ISC BIND Implementation

BIND DNS software from the Internet Systems Consortium (ISC) is among the leading reference implementations for DNS deployed worldwide and is available for free download. If you would like to contribute to ISC to assist them in continuing to make quality open source software, please visit their donations page at http://www.isc.org/supportisc. This section summarizes the configuration of BIND DNS for your convenience.
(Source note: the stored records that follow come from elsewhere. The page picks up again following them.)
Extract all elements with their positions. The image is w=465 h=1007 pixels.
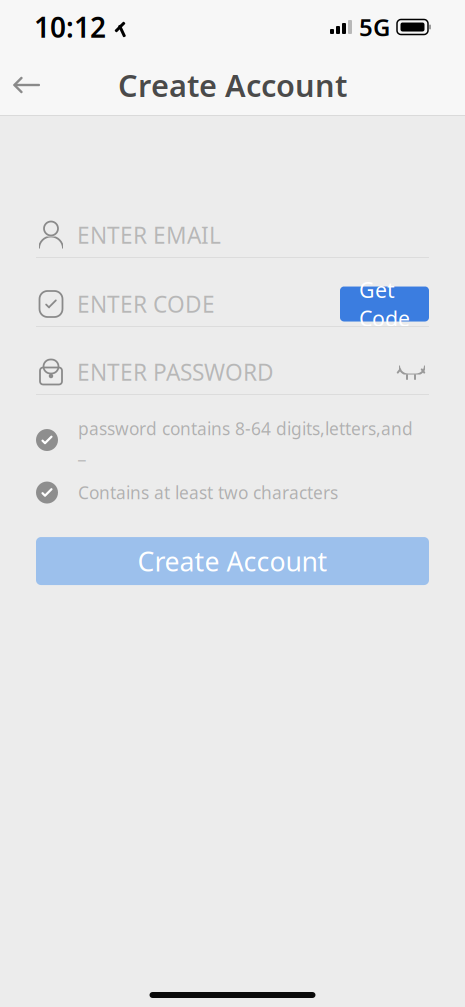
staticText: ENTER PASSWORD [77, 357, 274, 387]
staticText: Create Account [138, 543, 328, 579]
staticText: password contains 8-64 digits,letters,an… [78, 417, 413, 463]
button[interactable]: Create Account [36, 537, 429, 585]
button[interactable]: Show password [395, 357, 429, 387]
button[interactable]: Get Code [340, 286, 429, 322]
staticText: ENTER EMAIL [77, 220, 221, 250]
staticText: 5G [359, 11, 390, 43]
staticText: ENTER CODE [77, 289, 215, 319]
staticText: 10:12 [34, 8, 106, 46]
staticText: Contains at least two characters [78, 481, 338, 504]
staticText: Get Code [359, 276, 410, 332]
staticText: Create Account [118, 65, 347, 105]
button[interactable]: Back [0, 58, 54, 112]
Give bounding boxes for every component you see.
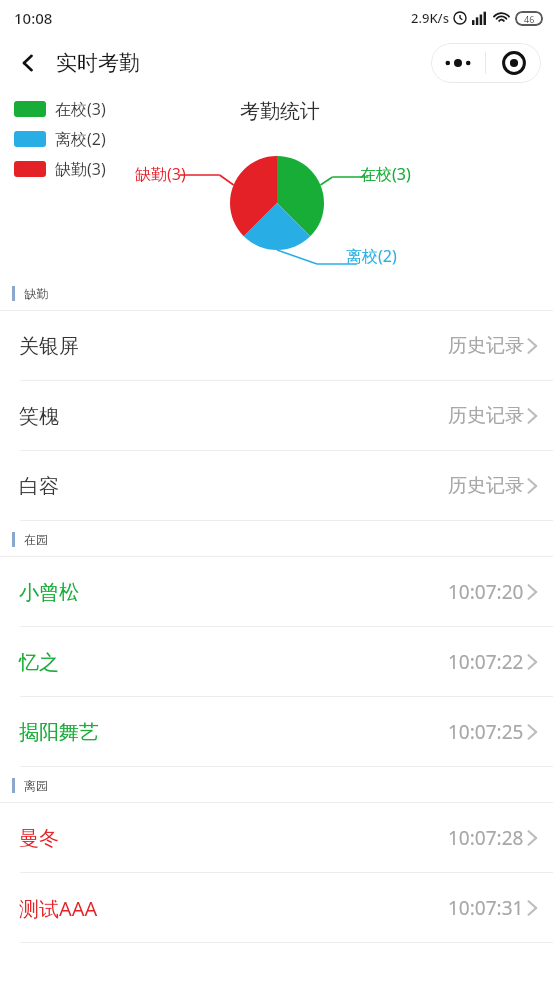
staticText: 离园 — [24, 778, 48, 793]
staticText: 10:07:28 — [448, 825, 524, 851]
button[interactable]: 忆之 — [0, 627, 553, 697]
button[interactable]: Record — [486, 43, 541, 83]
staticText: 曼冬 — [19, 826, 59, 851]
staticText: 揭阳舞艺 — [19, 720, 99, 745]
staticText: 测试AAA — [19, 895, 98, 922]
button[interactable]: 测试AAA — [0, 873, 553, 943]
staticText: 10:07:31 — [448, 895, 524, 921]
staticText: 离校(2) — [346, 245, 397, 267]
staticText: 实时考勤 — [56, 50, 140, 76]
button[interactable]: 笑槐 — [0, 381, 553, 451]
staticText: 在校(3) — [360, 163, 411, 185]
button[interactable]: 曼冬 — [0, 803, 553, 873]
staticText: 10:07:25 — [448, 719, 524, 745]
staticText: 缺勤 — [24, 286, 48, 301]
staticText: 缺勤(3) — [135, 163, 186, 185]
button[interactable]: 小曾松 — [0, 557, 553, 627]
staticText: 历史记录 — [448, 474, 524, 498]
staticText: 考勤统计 — [240, 99, 320, 124]
staticText: 46 — [524, 13, 535, 25]
staticText: 笑槐 — [19, 404, 59, 429]
staticText: 离校(2) — [55, 128, 106, 150]
staticText: 白容 — [19, 474, 59, 499]
button[interactable]: 揭阳舞艺 — [0, 697, 553, 767]
staticText: 10:07:22 — [448, 649, 524, 675]
button[interactable]: Back — [6, 41, 50, 85]
staticText: 10:07:20 — [448, 579, 524, 605]
button[interactable]: 关银屏 — [0, 311, 553, 381]
staticText: 2.9K/s — [411, 9, 449, 27]
staticText: 历史记录 — [448, 334, 524, 358]
staticText: 小曾松 — [19, 580, 79, 605]
staticText: 在校(3) — [55, 98, 106, 120]
button[interactable]: More options — [431, 43, 485, 83]
staticText: 10:08 — [14, 8, 53, 28]
staticText: 在园 — [24, 532, 48, 547]
staticText: 关银屏 — [19, 334, 79, 359]
staticText: 历史记录 — [448, 404, 524, 428]
staticText: 忆之 — [19, 650, 59, 675]
staticText: 缺勤(3) — [55, 158, 106, 180]
button[interactable]: 白容 — [0, 451, 553, 521]
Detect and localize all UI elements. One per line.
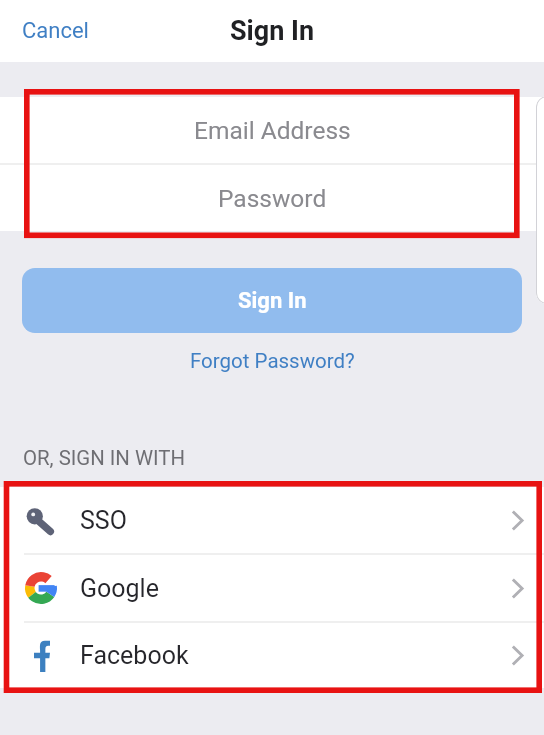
button[interactable]: Sign In xyxy=(22,268,522,333)
staticText: SSO xyxy=(80,506,127,535)
staticText: Forgot Password? xyxy=(190,349,355,373)
staticText: Sign In xyxy=(230,15,315,47)
button[interactable]: SSO xyxy=(0,487,544,553)
button[interactable]: Email Address xyxy=(0,97,544,163)
staticText: Google xyxy=(80,574,159,603)
staticText: Password xyxy=(218,184,327,213)
staticText: Cancel xyxy=(22,18,89,44)
staticText: Email Address xyxy=(194,116,351,145)
button[interactable]: Cancel xyxy=(12,10,99,52)
button[interactable]: Facebook xyxy=(0,623,544,688)
button[interactable]: Google xyxy=(0,555,544,621)
button[interactable]: Password xyxy=(0,165,544,231)
staticText: Facebook xyxy=(80,641,189,670)
staticText: OR, SIGN IN WITH xyxy=(23,446,186,470)
staticText: Sign In xyxy=(238,288,307,314)
button[interactable]: Forgot Password? xyxy=(180,345,365,377)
Recursive DNS servers traverse the DNS domain tree in order to identify the authoritative DNS server that can resolve the original query. Ultimately, an authoritative server is queried, and an answer is provided, which can be passed on to the resolver. The authoritative DNS server has the answers because it is configured with resource records that provide the specific IP address-to-name, name-to-IP address, and other resolution types. A DNS administrator must enter a resource record for each resolution he or she desires to provide. Resource records can also be entered by other sources if desired, such as from DHCP servers, which can provide a mapping of the IP address it just leased with the host name to which it was leased. This process is called dynamic DNS.

The most commonly deployed DNS server today is the Berkeley Internet Name Domain (BIND) implementation, freely available from the Internet Systems Consortium (ISC). As such the configuration details documented on this website relate to BIND, at least Other popular DNS implementations include Microsoft's DNS server, which may or may not be Active Directory integrated, NLnet Labs' Unbound (recursive) and NSD (authoritative), Power DNS, Knot DNS, tinydns aka djbdns, among others, and as well as several BIND-based implementations. Many organizations end up with a mix of DNS servers, due to decentralized administration or procurement processes, mergers and acquisitions, or organic growth. Regardless, all of these DNS server types by necessity support Internet standard DNS queries for name resolution. Methods of configuration vary however. For BIND or BIND-based configurations, one DNS server is typically denoted as master and one or more other DNS servers is denoted as a slave or secondary. While deploying two authoritative DNS servers meets the minimum redundancy requirement, most implementations feature one master and two or more slaves to avail clients of at least three authoritative servers.

The concept of a master simplifies configuration for the administrator. Instead of having to make a change or configure a parameter or resource record on all 3+ DNS servers that are authoritative for a zone, the administrator need only configure the update on the master server. The slave servers can be notified and/or they can query the master for changes at specific time intervals and obtain the updates. Slave servers can also obtain updates from other slave servers in a tiered fashion (master -> slave -> slave). In this scenario, the master is denoted the primary master, as this is the master server on which configuration changes are made. This term differentiates this primary master from the mid-tier slaves, which behave as masters for their slaves.

Microsoft Active Directory-integrated DNS supports the concept of multi-master natively. Upon updating the configuration of one of the master DNS servers, the Active Directory replication mechanism enables updating of all masters automatically. In either configuration, any of the DNS servers can be queried to obtain an authoritative answer.